M., un jeune étudiant boursier et salarié, qui manifestait, a-t-il expliqué, en solidarité avec le jeune homme qui s’est immolé par le feu à Lyon pour dénoncer la précarité étudiante, a répliqué de manière pulsionnelle après avoir reçu un palet de lacrymo en pleine tête. Il a envoyé une bouteille de bière en direction des policiers, sans en toucher aucun.

M., assumant son « moment d’égarement », a demandé à ce qu’on ne lui ferme pas les portes de la carrière qu’il rêve de poursuivre autour de la question de l’enfance maltraitée, un domaine sensible qui exige d’avoir un casier judiciaire vierge.
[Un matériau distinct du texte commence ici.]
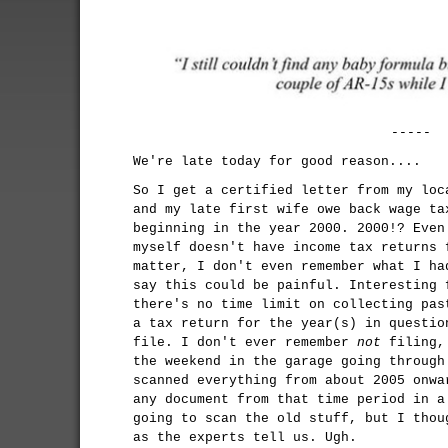
-----
We're late today for good reason....
So I get a certified letter from my loc
and my late first wife owe back wage ta
beginning in the year 2000. 2000!? Even
myself doesn't have income tax returns 
matter, I don't even remember what I ha
say this could be painful. Interesting 
there's no time limit on collecting pas
a tax return for the year(s) in questio
file. I don't ever remember
not
filing, 
the weekend in the garage going through
scanned everything from about 2005 onwa
any document from that time period in a
going to scan the old stuff, but I thou
as the experts tell us. Ugh.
Le procureur, réceptif à ses arguments, à son parcours et son profil, a éprouvé un curieux dilemme. Comment condamner à une peine de travail d’intérêt général quelqu’un qui va en cours durant toute la semaine et travaille le week-end pour survivre ? M. n’a pas de temps libre ! Un beau compromis fut trouvé par l’avocat de la défense : M., qui ne dispose ni de ses semaines ni de ses week-ends pour se reposer, effectuera sa peine de travail forcé durant ses vacances scolaires !

Une solution acceptée par le juge, qui a condamné M. à 70h de TIG, sans inscription dans son casier judiciaire.